Month: August 2020 Page 2 of 3

Sanders Anoints AOC His Heir

There was a lot of furor over AOC speaking at the DNC. First, that she had only a minute, then that she didn’t “endorse” Biden.

Both of these things come down to a simple fact: She was invited by Bernie to nominate him. As such, it wasn’t appropriate for her to talk about Biden. That she had only a minute is because that’s how long the nominations are.

AOC wouldn’t have been invited to speak at the DNC, really, if it was up to the people running the convention, Biden’s people, she wouldn’t have spoken at all.

She was there because Bernie chose her.

AOC is Bernie’s successor: She is going to be the leader of his movement when he no longer is, and this was his last Presidential campaign. She’s the progressive leader now.

It could have been Elizabeth Warren, but she called Bernie a liar and a sexist and waffled on key progressive priorities.
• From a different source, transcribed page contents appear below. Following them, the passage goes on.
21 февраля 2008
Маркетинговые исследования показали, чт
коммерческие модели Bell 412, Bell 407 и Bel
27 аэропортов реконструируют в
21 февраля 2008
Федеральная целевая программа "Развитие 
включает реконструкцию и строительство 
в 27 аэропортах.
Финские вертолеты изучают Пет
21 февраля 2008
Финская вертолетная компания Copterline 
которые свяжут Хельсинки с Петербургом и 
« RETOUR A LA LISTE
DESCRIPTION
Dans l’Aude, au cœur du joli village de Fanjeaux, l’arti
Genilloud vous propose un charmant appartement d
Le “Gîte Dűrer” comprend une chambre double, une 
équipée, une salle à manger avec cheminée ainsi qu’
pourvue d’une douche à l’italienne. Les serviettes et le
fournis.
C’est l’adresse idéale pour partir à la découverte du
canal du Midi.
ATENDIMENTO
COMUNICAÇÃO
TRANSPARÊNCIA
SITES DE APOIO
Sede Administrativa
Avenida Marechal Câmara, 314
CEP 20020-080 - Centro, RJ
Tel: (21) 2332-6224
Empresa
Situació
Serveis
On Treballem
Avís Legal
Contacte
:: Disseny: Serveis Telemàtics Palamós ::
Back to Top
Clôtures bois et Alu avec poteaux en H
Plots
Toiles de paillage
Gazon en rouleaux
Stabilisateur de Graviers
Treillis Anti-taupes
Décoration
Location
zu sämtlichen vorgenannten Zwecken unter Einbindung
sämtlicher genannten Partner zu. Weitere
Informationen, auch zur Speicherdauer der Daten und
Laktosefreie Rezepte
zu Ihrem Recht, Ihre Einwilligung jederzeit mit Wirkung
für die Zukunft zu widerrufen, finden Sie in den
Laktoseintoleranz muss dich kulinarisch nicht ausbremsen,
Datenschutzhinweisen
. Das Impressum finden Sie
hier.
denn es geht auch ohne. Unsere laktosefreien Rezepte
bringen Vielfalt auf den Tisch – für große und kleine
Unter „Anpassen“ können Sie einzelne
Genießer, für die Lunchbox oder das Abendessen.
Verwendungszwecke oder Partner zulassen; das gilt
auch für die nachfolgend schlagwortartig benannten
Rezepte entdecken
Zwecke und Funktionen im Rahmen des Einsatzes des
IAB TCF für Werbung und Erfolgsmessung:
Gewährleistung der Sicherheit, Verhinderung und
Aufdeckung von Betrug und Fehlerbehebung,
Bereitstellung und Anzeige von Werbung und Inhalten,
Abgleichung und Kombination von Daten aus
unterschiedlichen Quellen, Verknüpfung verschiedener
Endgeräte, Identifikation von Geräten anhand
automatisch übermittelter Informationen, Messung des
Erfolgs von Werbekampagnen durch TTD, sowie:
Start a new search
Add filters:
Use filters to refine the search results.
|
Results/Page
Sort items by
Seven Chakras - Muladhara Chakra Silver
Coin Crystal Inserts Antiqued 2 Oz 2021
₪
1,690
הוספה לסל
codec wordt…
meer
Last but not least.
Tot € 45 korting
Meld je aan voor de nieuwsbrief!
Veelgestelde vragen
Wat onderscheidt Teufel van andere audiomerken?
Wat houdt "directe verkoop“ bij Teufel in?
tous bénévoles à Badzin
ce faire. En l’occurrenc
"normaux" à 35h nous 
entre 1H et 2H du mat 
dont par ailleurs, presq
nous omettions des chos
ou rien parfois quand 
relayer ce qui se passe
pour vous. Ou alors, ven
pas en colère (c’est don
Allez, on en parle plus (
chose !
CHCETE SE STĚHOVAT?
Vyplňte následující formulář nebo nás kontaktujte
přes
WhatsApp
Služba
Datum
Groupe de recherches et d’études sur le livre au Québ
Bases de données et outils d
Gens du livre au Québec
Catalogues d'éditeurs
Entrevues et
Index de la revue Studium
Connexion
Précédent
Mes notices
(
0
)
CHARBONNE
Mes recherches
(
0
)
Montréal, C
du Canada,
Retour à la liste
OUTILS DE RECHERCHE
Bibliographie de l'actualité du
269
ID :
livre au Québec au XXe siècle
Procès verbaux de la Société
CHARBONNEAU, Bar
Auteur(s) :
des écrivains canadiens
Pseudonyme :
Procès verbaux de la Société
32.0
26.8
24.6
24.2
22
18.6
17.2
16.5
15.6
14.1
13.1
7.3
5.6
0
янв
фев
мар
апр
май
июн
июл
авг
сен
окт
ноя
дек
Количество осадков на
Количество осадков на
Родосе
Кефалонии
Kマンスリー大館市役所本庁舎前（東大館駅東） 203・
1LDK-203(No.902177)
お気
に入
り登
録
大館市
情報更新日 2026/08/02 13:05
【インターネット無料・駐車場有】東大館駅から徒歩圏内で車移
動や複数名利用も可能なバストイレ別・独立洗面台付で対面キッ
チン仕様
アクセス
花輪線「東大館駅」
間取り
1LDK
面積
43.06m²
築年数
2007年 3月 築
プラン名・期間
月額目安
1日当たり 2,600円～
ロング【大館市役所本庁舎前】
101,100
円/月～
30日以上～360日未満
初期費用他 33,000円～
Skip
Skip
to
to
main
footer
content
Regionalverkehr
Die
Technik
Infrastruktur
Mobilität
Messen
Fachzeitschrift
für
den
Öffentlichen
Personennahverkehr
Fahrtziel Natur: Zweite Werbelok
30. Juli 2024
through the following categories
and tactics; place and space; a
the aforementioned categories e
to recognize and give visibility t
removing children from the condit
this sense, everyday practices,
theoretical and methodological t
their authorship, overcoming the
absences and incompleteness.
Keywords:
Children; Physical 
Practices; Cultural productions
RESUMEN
AOC, on the other hand, when Sanders needed help most, right after his heart attack, came out, endorsed, and campaigned for him and made a huge difference.

Warren, in her short-sightedness, torpedoed herself in an attempt to win it all now, and then later to maintain viability with centrists. In exchange, she got a DNC speech, and in exchange she gave up her post as heir-presumptive to the progressive bloc. She will never be President.

I don’t know if AOC is a better choice, but she is genuinely charismatic in a way Warren and Sanders aren’t. It will be interesting to see if she can can do more with the movement than Sanders did.

Let us hope so.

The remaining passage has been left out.